Activity
Below are lines of data, and only some are wanted. Please repeat exactly those from the line that has "[alert] (274, 1931)" through the line that has "Speltips (229, 87)".

START Supplied data

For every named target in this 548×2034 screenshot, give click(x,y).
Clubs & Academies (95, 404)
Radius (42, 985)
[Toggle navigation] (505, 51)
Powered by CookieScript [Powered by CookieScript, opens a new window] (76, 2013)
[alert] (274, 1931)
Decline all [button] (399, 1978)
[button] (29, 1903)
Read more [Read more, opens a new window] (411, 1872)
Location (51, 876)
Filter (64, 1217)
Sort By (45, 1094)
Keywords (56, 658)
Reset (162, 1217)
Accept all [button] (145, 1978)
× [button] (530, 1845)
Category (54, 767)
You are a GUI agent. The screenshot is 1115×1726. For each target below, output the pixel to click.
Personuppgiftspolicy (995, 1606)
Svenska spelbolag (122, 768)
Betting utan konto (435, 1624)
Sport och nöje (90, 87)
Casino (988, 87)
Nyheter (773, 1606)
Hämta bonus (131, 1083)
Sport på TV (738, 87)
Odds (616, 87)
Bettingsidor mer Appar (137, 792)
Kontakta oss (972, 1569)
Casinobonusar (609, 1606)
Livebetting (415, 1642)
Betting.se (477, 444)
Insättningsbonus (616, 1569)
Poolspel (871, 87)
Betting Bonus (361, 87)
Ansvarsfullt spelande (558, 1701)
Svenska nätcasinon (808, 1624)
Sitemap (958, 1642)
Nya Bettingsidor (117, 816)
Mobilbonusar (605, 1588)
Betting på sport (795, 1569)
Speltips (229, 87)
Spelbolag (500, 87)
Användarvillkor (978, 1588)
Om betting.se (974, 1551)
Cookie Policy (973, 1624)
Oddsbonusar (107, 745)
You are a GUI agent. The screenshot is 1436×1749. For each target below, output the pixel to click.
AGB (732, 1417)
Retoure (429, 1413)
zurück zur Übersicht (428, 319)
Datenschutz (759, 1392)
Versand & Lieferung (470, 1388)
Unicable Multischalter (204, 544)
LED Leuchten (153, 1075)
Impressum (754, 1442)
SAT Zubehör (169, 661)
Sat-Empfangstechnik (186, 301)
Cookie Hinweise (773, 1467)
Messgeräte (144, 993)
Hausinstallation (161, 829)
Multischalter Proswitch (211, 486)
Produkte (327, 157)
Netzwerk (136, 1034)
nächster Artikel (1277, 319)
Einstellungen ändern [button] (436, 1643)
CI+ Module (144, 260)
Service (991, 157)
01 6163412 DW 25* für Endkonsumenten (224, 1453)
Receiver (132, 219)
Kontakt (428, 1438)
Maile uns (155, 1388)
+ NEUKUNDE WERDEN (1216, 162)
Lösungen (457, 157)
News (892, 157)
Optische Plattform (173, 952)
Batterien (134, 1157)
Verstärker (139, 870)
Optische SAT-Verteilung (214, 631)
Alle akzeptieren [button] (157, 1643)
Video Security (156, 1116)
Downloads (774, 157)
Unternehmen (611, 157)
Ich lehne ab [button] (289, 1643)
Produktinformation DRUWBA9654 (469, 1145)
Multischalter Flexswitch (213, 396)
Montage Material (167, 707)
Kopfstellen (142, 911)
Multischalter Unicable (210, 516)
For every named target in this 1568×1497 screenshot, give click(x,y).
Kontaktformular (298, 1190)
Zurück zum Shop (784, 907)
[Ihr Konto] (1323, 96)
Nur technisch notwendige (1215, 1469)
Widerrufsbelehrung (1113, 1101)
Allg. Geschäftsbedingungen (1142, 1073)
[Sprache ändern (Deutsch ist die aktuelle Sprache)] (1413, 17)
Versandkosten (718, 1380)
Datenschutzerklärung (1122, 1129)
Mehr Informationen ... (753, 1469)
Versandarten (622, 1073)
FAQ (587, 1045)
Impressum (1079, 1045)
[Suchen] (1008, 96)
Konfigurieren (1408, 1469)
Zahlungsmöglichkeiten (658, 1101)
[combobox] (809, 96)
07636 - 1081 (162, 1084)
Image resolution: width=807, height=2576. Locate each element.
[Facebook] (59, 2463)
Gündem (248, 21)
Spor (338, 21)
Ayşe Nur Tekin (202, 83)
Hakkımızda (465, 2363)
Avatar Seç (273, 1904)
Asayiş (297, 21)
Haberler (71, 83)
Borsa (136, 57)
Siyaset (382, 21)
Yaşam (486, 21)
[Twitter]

END Supplied data

Output
[alert] (274, 1931)
Decline all [button] (399, 1978)
[button] (29, 1903)
Read more [Read more, opens a new window] (411, 1872)
Location (51, 876)
Filter (64, 1217)
Sort By (45, 1094)
Keywords (56, 658)
Reset (162, 1217)
Accept all [button] (145, 1978)
× [button] (530, 1845)
Category (54, 767)
You are a GUI agent. The screenshot is 1115×1726. For each target below, output the pixel to click.
Personuppgiftspolicy (995, 1606)
Svenska spelbolag (122, 768)
Betting utan konto (435, 1624)
Sport och nöje (90, 87)
Casino (988, 87)
Nyheter (773, 1606)
Hämta bonus (131, 1083)
Sport på TV (738, 87)
Odds (616, 87)
Bettingsidor mer Appar (137, 792)
Kontakta oss (972, 1569)
Casinobonusar (609, 1606)
Livebetting (415, 1642)
Betting.se (477, 444)
Insättningsbonus (616, 1569)
Poolspel (871, 87)
Betting Bonus (361, 87)
Ansvarsfullt spelande (558, 1701)
Svenska nätcasinon (808, 1624)
Sitemap (958, 1642)
Nya Bettingsidor (117, 816)
Mobilbonusar (605, 1588)
Betting på sport (795, 1569)
Speltips (229, 87)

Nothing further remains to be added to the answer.